## YOUR OBJECTIVE:
Go to the line containing "出展情報はこちら (611, 643)" below; retype it and all following lines exactly, and leave out the pictures.

## RECORDS FOR THIS EXERCISE:
****************************************
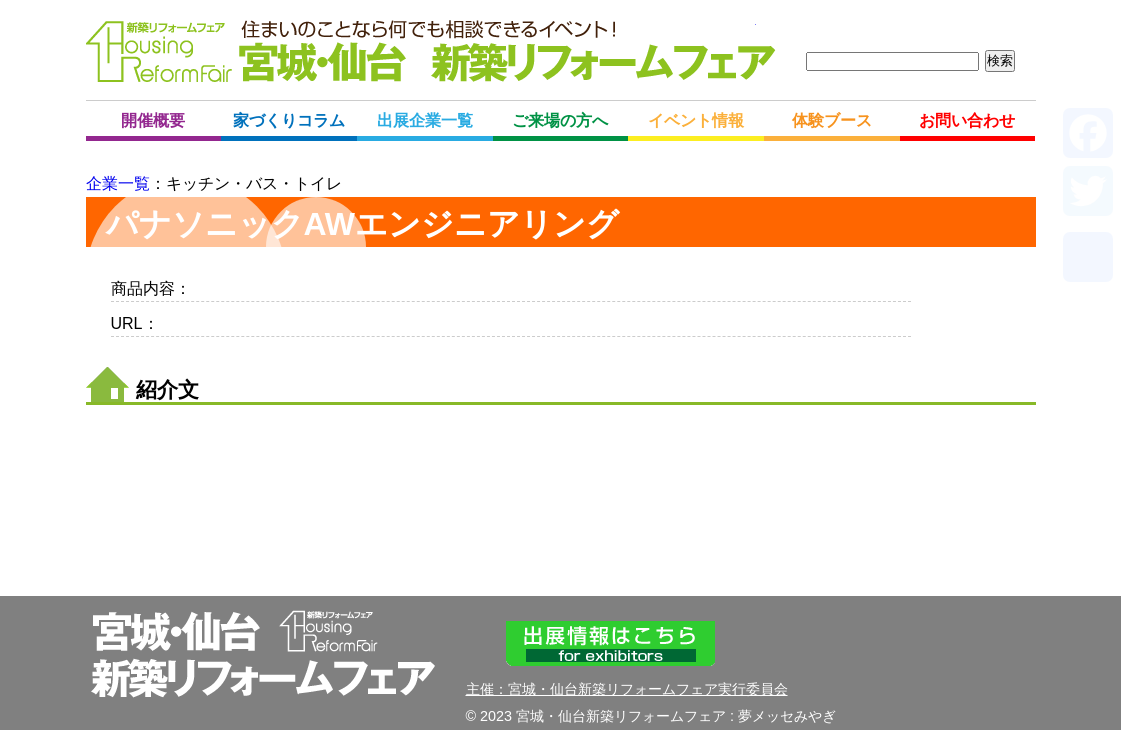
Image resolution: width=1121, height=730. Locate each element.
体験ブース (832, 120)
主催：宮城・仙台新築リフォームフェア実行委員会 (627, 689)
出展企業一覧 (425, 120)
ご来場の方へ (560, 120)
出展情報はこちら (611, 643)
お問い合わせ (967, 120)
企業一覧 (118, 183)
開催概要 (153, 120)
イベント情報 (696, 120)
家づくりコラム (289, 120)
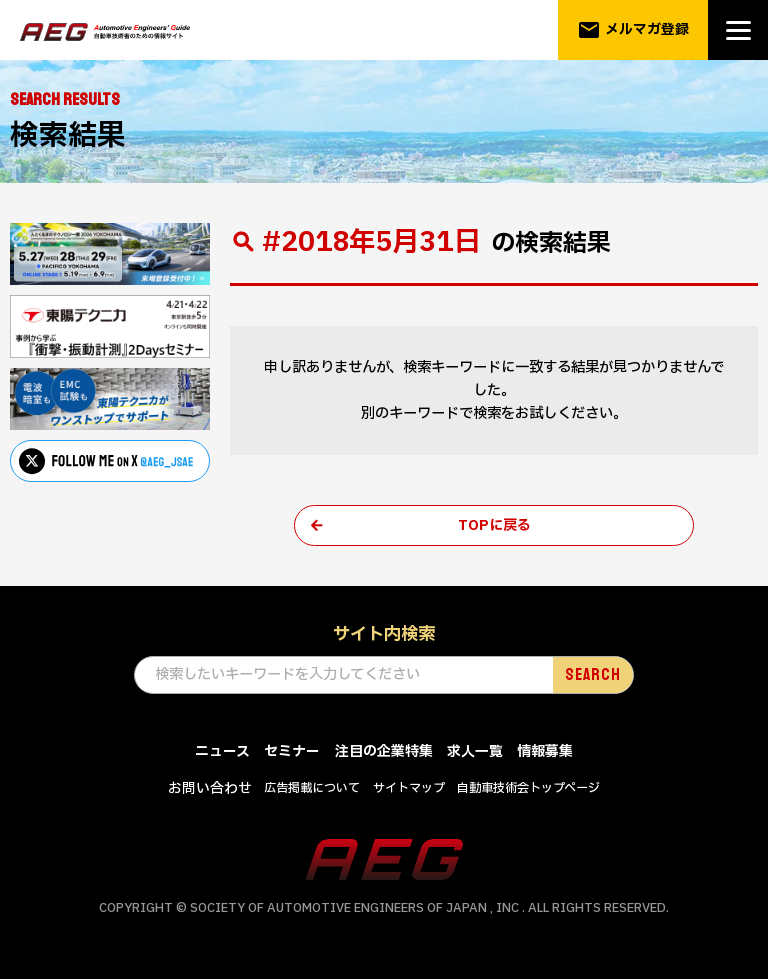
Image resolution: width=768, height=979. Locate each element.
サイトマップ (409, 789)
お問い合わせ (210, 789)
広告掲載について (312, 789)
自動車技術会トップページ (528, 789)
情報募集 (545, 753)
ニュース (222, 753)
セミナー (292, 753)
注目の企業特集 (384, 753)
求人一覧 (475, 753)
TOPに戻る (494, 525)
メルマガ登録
****************************************
## PROBLEM SOLUTION:
出展情報はこちら (611, 643)
お問い合わせ (967, 120)
企業一覧 (118, 183)
開催概要 (153, 120)
イベント情報 (696, 120)
家づくりコラム (289, 120)
Image resolution: width=768, height=979. Locate each element.
サイトマップ (409, 789)
お問い合わせ (210, 789)
広告掲載について (312, 789)
自動車技術会トップページ (528, 789)
情報募集 (545, 753)
ニュース (222, 753)
セミナー (292, 753)
注目の企業特集 (384, 753)
求人一覧 (475, 753)
TOPに戻る (494, 525)
メルマガ登録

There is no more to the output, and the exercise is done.